== Work to be completed ==
Word for word, restate the lines that run from the line containing "overnight in the refrigerator before" to the last line of the records below.

== Stored data entries ==
━━━━━━

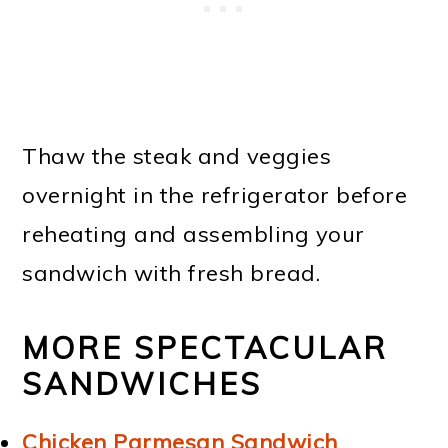
Thaw the steak and veggies
overnight in the refrigerator before
reheating and assembling your
sandwich with fresh bread.
MORE SPECTACULAR
SANDWICHES
Chicken Parmesan Sandwich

━━━━━━

== Result below ==
overnight in the refrigerator before
reheating and assembling your
sandwich with fresh bread.
MORE SPECTACULAR
SANDWICHES
Chicken Parmesan Sandwich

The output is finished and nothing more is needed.